As the journalism industry adapts to the digital era — while newsrooms continue to shrink and print journalism becomes supplemental source to online news — where will that leave the journalism degree
Traditional journalism teaching will have to evolve to keep up with the changing media landscape.
According to a report by the University of Georgia’s Grady College of Journalism and Mass Communication, fewer students are majoring in journalism and communications fields
, but specializations in the communications field are increasing, such as in public relations and advertising.
It’s tough for many students not to turn to a more stable career given the competitive job market, high standard of living, and high costs of higher education.
For instance, the full-time estimated cost of attending Columbia Journalism School is $92,933 – without a promise of a stable career in the end.
Journalist and author Michael Lewis said in an article presenting an argument for not attending journalism graduate school that a “journalism degree does not carry much weight,” because what matters is ability and experience.
But as more readers read their news online today, it is important for journalists to not only write stories but also to have a strong understanding of the platform on which they write.
Digital reporting is on the rise. According to Pew Research, the American Society of News Editors recorded a loss of 16,200 full-time newspaper newsroom jobs between 2003 and 2012. Online news has become a popular choice because it is convenient and more tailored to the reader’s needs. As Pew Research reported, many of these digital outlets are filling in reporting gaps by covering niche topics like global news, local news, investigative journalism and education.
Recently, the College of Communication at Boston University hosted a conference — “The Power of Narrative” — which brought in speakers like Sara Koenig from This American Life and Jill Abramson, former New York Times executive editor. The conference aimed to teach journalists
how to strengthen their storytelling skills in a digital era.
Christopher Daly, a journalism professor in COM,
has seen the transition of the journalism curriculum over ten years, as storytelling delves into different platforms.
“We took apart a department that used to be divided by media. […] We’ve done away with all that and made almost all our class multimedia courses,” Daly said.
“It’s all digital; you can’t find any film or darkroom anymore,” he continued. “The whole basement of COM used to smell like a chemical factory.”
The industry now expects journalists to not only write well but also to have other skills
that save time and money for the industry.
“So certainly, a degree in journalism was not necessary in the past, but what’s changed since then is that news organizations do not think of themselves now as teachers. They don’t have apprentice programs like the one I benefited from. They have exported that function out of their offices and into universities. Not that many other places where you can learn,” said Daly.
Graduate student Jenni Whalen switched to journalism from clinical psychology after realizing, like many students do, that what she was doing was not what she wanted to do.
Whalen realized that she needed to go back to school to learn the trades if she wanted to enter a competitive field, especially because she said she “had very little professional experience coming out of college.”
A degree in journalism gives students an advantage in a competitive industry. It allows students to experience all forms of communications, to make mistakes, and to try again before they enter the “real world.”
“Journalism school gives one room to grow and an opportunity to explore all facets of the field in a less stressful environment,” said Saba Aziz, a student in the graduate journalism program.
It can teach students how to be effective communicators regardless of their actual career interests.
Athanasios Kastritis (CAS ’16), who is pursuing a dual degree in journalism and psychology, sees journalism as a practical major.
“Why not use the skills acquired and refined as an undergrad in a separate realm, such as politics or economics? In my mind, this would make someone a much more marketable candidate for a job — having the deep knowledge of a particular subject and knowing how to communicate it effectively,” Kastritis said.

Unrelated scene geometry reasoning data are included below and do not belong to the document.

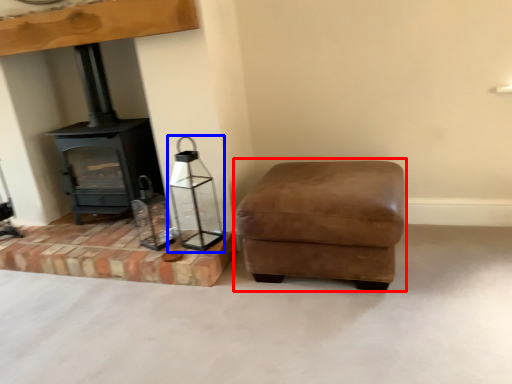 Question: Which point is further to the camera, rocking chair (highlighted by a red box) or candle holder (highlighted by a blue box)?

Choices:
 (A) rocking chair
 (B) candle holder

Answer: (B) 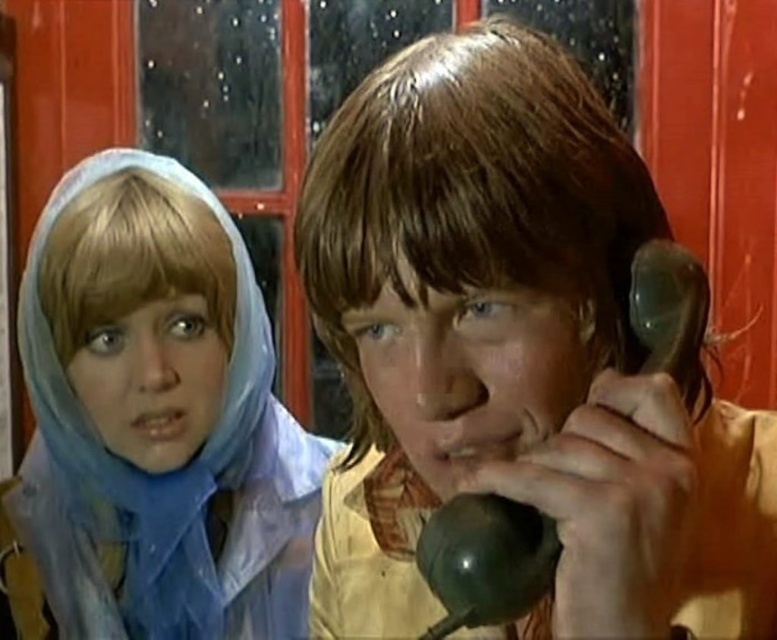 Question: Is shiny brown hair at center in front of blue sheer headscarf at upper left?

Choices:
 (A) yes
 (B) no

Answer: (A)

Question: Does shiny brown hair at center have a lesser width compared to blue sheer headscarf at upper left?

Choices:
 (A) yes
 (B) no

Answer: (A)

Question: Among these objects, which one is nearest to the camera?

Choices:
 (A) shiny brown hair at center
 (B) blue sheer headscarf at upper left

Answer: (A)

Question: Is shiny brown hair at center thinner than blue sheer headscarf at upper left?

Choices:
 (A) yes
 (B) no

Answer: (A)

Question: Among these points, which one is farthest from the camera?

Choices:
 (A) (561, 417)
 (B) (159, 336)

Answer: (B) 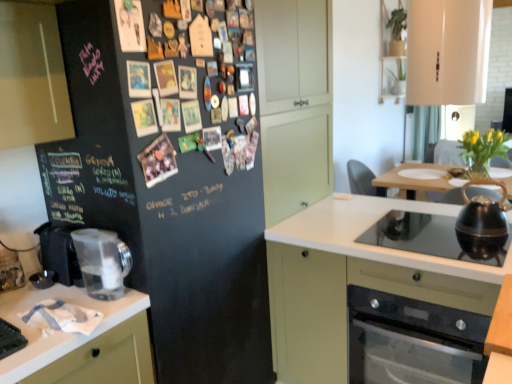 Question: From a real-world perspective, is black matte refrigerator at left positioned over wooden table at lower right based on gravity?

Choices:
 (A) yes
 (B) no

Answer: (A)

Question: Does black matte refrigerator at left have a lesser height compared to wooden table at lower right?

Choices:
 (A) yes
 (B) no

Answer: (B)

Question: Considering the relative positions of black matte refrigerator at left and wooden table at lower right in the image provided, is black matte refrigerator at left behind wooden table at lower right?

Choices:
 (A) yes
 (B) no

Answer: (A)

Question: Does black matte refrigerator at left contain wooden table at lower right?

Choices:
 (A) yes
 (B) no

Answer: (B)

Question: From a real-world perspective, is black matte refrigerator at left positioned under wooden table at lower right based on gravity?

Choices:
 (A) yes
 (B) no

Answer: (B)

Question: Can you confirm if black matte refrigerator at left is wider than wooden table at lower right?

Choices:
 (A) yes
 (B) no

Answer: (A)

Question: Is black glass cooktop at lower right aimed at black matte refrigerator at left?

Choices:
 (A) no
 (B) yes

Answer: (A)

Question: From a real-world perspective, is black glass cooktop at lower right under black matte refrigerator at left?

Choices:
 (A) yes
 (B) no

Answer: (A)

Question: From the image's perspective, is black glass cooktop at lower right on black matte refrigerator at left?

Choices:
 (A) yes
 (B) no

Answer: (B)

Question: Is black glass cooktop at lower right taller than black matte refrigerator at left?

Choices:
 (A) no
 (B) yes

Answer: (A)

Question: Are black glass cooktop at lower right and black matte refrigerator at left located far from each other?

Choices:
 (A) yes
 (B) no

Answer: (B)

Question: Does black glass cooktop at lower right have a lesser height compared to black matte refrigerator at left?

Choices:
 (A) yes
 (B) no

Answer: (A)

Question: Is wooden table at lower right far away from shiny black kettle at right, which ranks as the second kitchen appliance in left-to-right order?

Choices:
 (A) yes
 (B) no

Answer: (B) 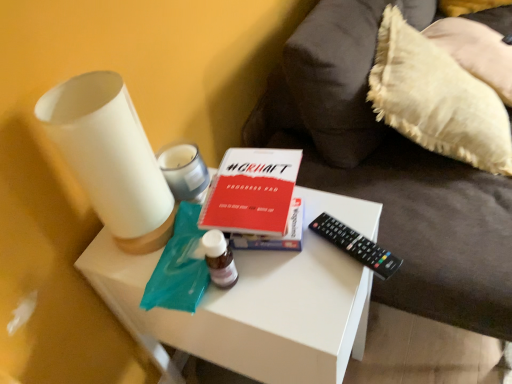 Question: From a real-world perspective, does red matte progress pad at center sit lower than black plastic remote at right?

Choices:
 (A) no
 (B) yes

Answer: (A)

Question: Considering the relative sizes of red matte progress pad at center and black plastic remote at right in the image provided, is red matte progress pad at center thinner than black plastic remote at right?

Choices:
 (A) no
 (B) yes

Answer: (A)

Question: From the image's perspective, is red matte progress pad at center over black plastic remote at right?

Choices:
 (A) yes
 (B) no

Answer: (A)

Question: Is red matte progress pad at center wider than black plastic remote at right?

Choices:
 (A) no
 (B) yes

Answer: (B)

Question: Does red matte progress pad at center come behind black plastic remote at right?

Choices:
 (A) no
 (B) yes

Answer: (A)

Question: Can black plastic remote at right be found inside red matte progress pad at center?

Choices:
 (A) yes
 (B) no

Answer: (B)

Question: Is white matte table at center at the left side of black plastic remote at right?

Choices:
 (A) yes
 (B) no

Answer: (A)

Question: Does white matte table at center have a smaller size compared to black plastic remote at right?

Choices:
 (A) no
 (B) yes

Answer: (A)

Question: Is white matte table at center to the right of black plastic remote at right from the viewer's perspective?

Choices:
 (A) no
 (B) yes

Answer: (A)

Question: Is the surface of white matte table at center in direct contact with black plastic remote at right?

Choices:
 (A) no
 (B) yes

Answer: (A)

Question: Considering the relative sizes of white matte table at center and black plastic remote at right in the image provided, is white matte table at center taller than black plastic remote at right?

Choices:
 (A) yes
 (B) no

Answer: (A)

Question: Is white matte table at center outside of black plastic remote at right?

Choices:
 (A) yes
 (B) no

Answer: (A)

Question: Is white matte vase at left, the second candle holder positioned from the back, closer to camera compared to white fluffy pillow at right?

Choices:
 (A) yes
 (B) no

Answer: (A) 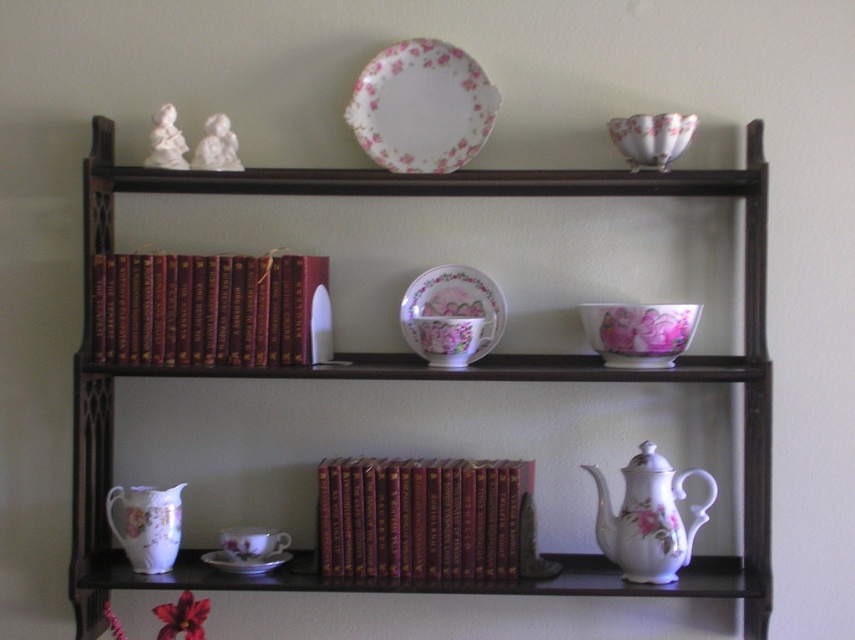 Can you confirm if matte dark wood bookshelf at center is positioned to the right of maroon leather book at center?

No, matte dark wood bookshelf at center is not to the right of maroon leather book at center.

Between point (293, 173) and point (469, 497), which one is positioned in front?

Positioned in front is point (293, 173).

Between point (281, 173) and point (337, 483), which one is positioned behind?

Point (337, 483)

Find the location of a particular element. matte dark wood bookshelf at center is located at coordinates (422, 360).

Who is positioned more to the right, maroon leather book at center or white porcelain saucer at lower center?

maroon leather book at center

Is maroon leather book at center positioned in front of white porcelain saucer at lower center?

Yes, maroon leather book at center is closer to the viewer.

The image size is (855, 640). What are the coordinates of `maroon leather book at center` in the screenshot? It's located at (425, 518).

Which is below, maroon leather book at left or white porcelain saucer at lower center?

white porcelain saucer at lower center

Describe the element at coordinates (210, 308) in the screenshot. Image resolution: width=855 pixels, height=640 pixels. I see `maroon leather book at left` at that location.

Where is `maroon leather book at left`? Image resolution: width=855 pixels, height=640 pixels. maroon leather book at left is located at coordinates (210, 308).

There are some peculiarities in the journalism program that matter. Students have more to gain from an undergraduate program than a graduate program because they are entering the field at a younger age and will not have to pay fees of a graduate student. That is not to say that the undergraduate program of journalism is cheaper, but there are more ways to jumpstart your career to earn that desired position and income faster.
“I learned the tricks of the trade while getting my undergraduate degree and took on a number of internships before I graduated, which really helped me feel prepared going into a job as a working journalist,” said Emily O’Donnell (COM ’13), who is now a staff writer for The Sun Chronicle based in Attleboro, Mass.
Unlike other fields where the school awarding your degree might not matter as long as you can prove you have the desired skills, the name of the school from which you get a degree in journalism matters — mostly because of connections.
“I think going to a better program is important, because overall, the quality of instructor is better, and the connections are better because the faculty tend to come from good schools, but more importantly, the top-tier of journalism institutions. […] Through your professors, you are going to probably meet people who are on a higher level,” said Professor Daly.
Journalists take different paths to their current careers through internships, connections and education. COM provides students the necessary skills to be competitive in the market and teaches them the lifelong skills of effective communication. All students have to do is take advantage of their resources on campus, and the opportunities that follow.